[Saved entries]
=== Section Start ===

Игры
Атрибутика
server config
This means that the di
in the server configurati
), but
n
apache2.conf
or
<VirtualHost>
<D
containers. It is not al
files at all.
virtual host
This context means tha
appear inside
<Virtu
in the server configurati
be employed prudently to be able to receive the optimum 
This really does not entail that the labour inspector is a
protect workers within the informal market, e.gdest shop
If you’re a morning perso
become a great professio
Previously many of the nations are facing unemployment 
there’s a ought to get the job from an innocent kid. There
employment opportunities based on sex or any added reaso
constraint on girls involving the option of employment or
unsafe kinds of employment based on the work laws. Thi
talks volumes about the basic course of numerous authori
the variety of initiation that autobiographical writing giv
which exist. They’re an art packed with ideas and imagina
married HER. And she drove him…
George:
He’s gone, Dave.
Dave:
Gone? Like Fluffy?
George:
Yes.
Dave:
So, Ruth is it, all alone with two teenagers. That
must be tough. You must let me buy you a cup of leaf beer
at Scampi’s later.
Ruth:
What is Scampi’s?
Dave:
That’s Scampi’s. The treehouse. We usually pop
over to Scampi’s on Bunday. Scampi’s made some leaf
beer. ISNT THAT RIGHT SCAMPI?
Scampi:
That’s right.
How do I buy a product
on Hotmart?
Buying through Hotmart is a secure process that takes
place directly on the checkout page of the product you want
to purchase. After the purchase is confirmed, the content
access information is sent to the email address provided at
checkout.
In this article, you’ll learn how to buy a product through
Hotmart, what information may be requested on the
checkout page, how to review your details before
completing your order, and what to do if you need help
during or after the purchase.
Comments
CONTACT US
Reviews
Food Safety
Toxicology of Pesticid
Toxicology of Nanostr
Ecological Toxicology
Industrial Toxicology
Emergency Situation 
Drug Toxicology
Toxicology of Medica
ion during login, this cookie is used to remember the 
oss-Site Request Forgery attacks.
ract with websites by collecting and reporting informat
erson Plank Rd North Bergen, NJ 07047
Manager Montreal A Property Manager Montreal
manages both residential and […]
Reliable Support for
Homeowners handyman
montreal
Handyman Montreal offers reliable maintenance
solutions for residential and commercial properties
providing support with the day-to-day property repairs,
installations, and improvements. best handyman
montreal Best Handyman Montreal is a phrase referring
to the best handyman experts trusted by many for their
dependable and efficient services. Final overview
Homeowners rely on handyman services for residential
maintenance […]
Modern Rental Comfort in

=== Section End ===

* What needs to be done
Copy exactly the lines that begin with the one containing "Homeowners handyman" and continue to the end of the records, both included, and nothing more.

* Written solution
Homeowners handyman
montreal
Handyman Montreal offers reliable maintenance
solutions for residential and commercial properties
providing support with the day-to-day property repairs,
installations, and improvements. best handyman
montreal Best Handyman Montreal is a phrase referring
to the best handyman experts trusted by many for their
dependable and efficient services. Final overview
Homeowners rely on handyman services for residential
maintenance […]
Modern Rental Comfort in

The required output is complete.